Ransomware Attack Protection

What can I do to prevent Ransomware from getting into my computer?

Infections can cause serious damage to an organization or individual. Recovery can be difficult and may require the assistance of a professional data recovery specialist.US-CERT recommends that administrators and users take the following preventive steps to safeguard their computers networks from ransomware infection.

  • For all important information, create a backup plan and a recovery plan. Regular backups should be tested to minimize the risk of data loss or system disruptions and speed up the recovery process. Ransomware can also affect network-connected backups; it is important to isolate critical backups from the network for maximum protection.
  • Make sure your operating system and all software are up-to-date by installing the latest patches.

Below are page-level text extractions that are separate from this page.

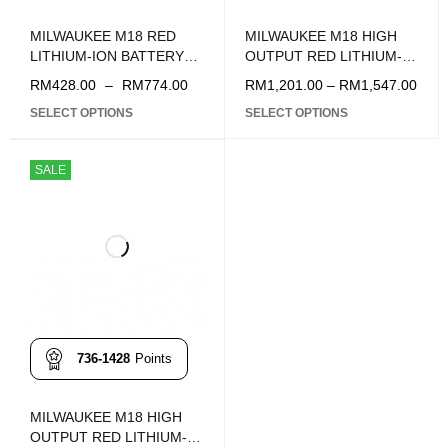
MILWAUKEE M18 RED
MILWAUKEE M18 HIGH
LITHIUM-ION BATTERY
OUTPUT RED LITHIUM-
5.0Ah STARTER PACK
ION BATTERY 12.0Ah
RM
428.00
–
RM
774.00
RM
1,201.00
–
RM
1,547.00
STARTER PACK
SELECT OPTIONS
SELECT OPTIONS
SALE
736-1428
Points
MILWAUKEE M18 HIGH
OUTPUT RED LITHIUM-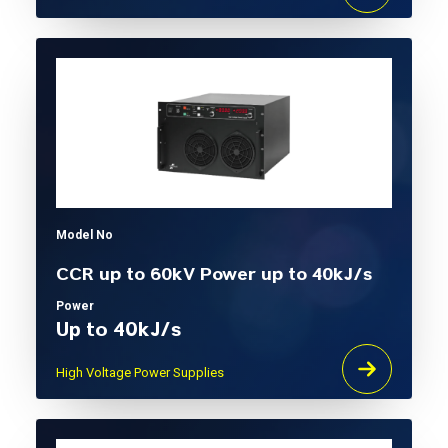
Model No
CCR up to 60kV Power up to 40kJ/s
Power
Up to 40kJ/s
High Voltage Power Supplies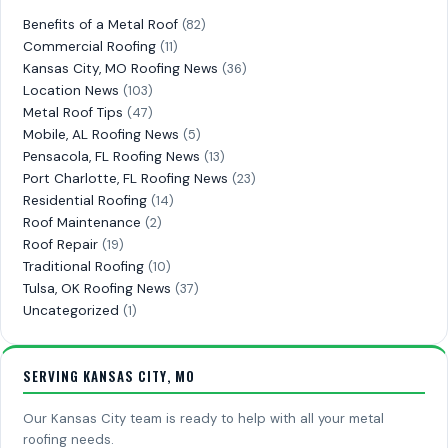
Benefits of a Metal Roof
(82)
Commercial Roofing
(11)
Kansas City, MO Roofing News
(36)
Location News
(103)
Metal Roof Tips
(47)
Mobile, AL Roofing News
(5)
Pensacola, FL Roofing News
(13)
Port Charlotte, FL Roofing News
(23)
Residential Roofing
(14)
Roof Maintenance
(2)
Roof Repair
(19)
Traditional Roofing
(10)
Tulsa, OK Roofing News
(37)
Uncategorized
(1)
SERVING KANSAS CITY, MO
Our Kansas City team is ready to help with all your metal
roofing needs.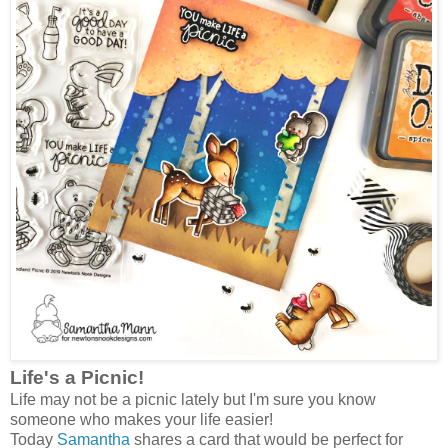
Life's a Picnic!
Life may not be a picnic lately but I'm sure you know
someone who makes your life easier!
Today
Samantha
shares a card that would be perfect for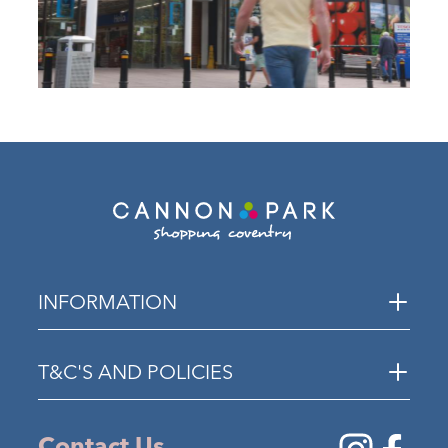
INFORMATION
T&C'S AND POLICIES
Contact Us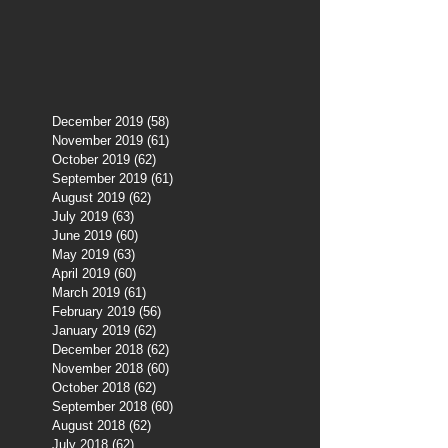
December 2019
(58)
58 posts
November 2019
(61)
61 posts
October 2019
(62)
62 posts
September 2019
(61)
61 posts
August 2019
(62)
62 posts
July 2019
(63)
63 posts
June 2019
(60)
60 posts
May 2019
(63)
63 posts
April 2019
(60)
60 posts
March 2019
(61)
61 posts
February 2019
(56)
56 posts
January 2019
(62)
62 posts
December 2018
(62)
62 posts
November 2018
(60)
60 posts
October 2018
(62)
62 posts
September 2018
(60)
60 posts
August 2018
(62)
62 posts
July 2018
(62)
62 posts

Attackers are most likely to target vulnerable applications and operating systems. Ensure that these operating systems and applications are updated regularly to reduce the number of possible entry points for attackers.
  • Keep your anti-virus software up to date and scan any software you download from the Internet before you execute.
  • Limit users’ access (permissions), to install or run unwelcome software applications. Apply the principle of “Least Privilege”, to all systems. These privileges can be restricted to prevent malware from running or limit its ability to spread across the network.
  • Do not enable macros in email attachments. When a user opens an attachment and activates macros, embedded code can execute the malware on the computer.
  • Unsolicited links from emails should not be followed. Refer to the Phishing resources found on this website for more information.

Paying the ransom is discouraged by individuals and organizations as it does not guarantee that files will be released. The FBI advises that ransomware such as Cryptolocker or Cryptowall may be used to prevent victims from obtaining their data without paying a ransom.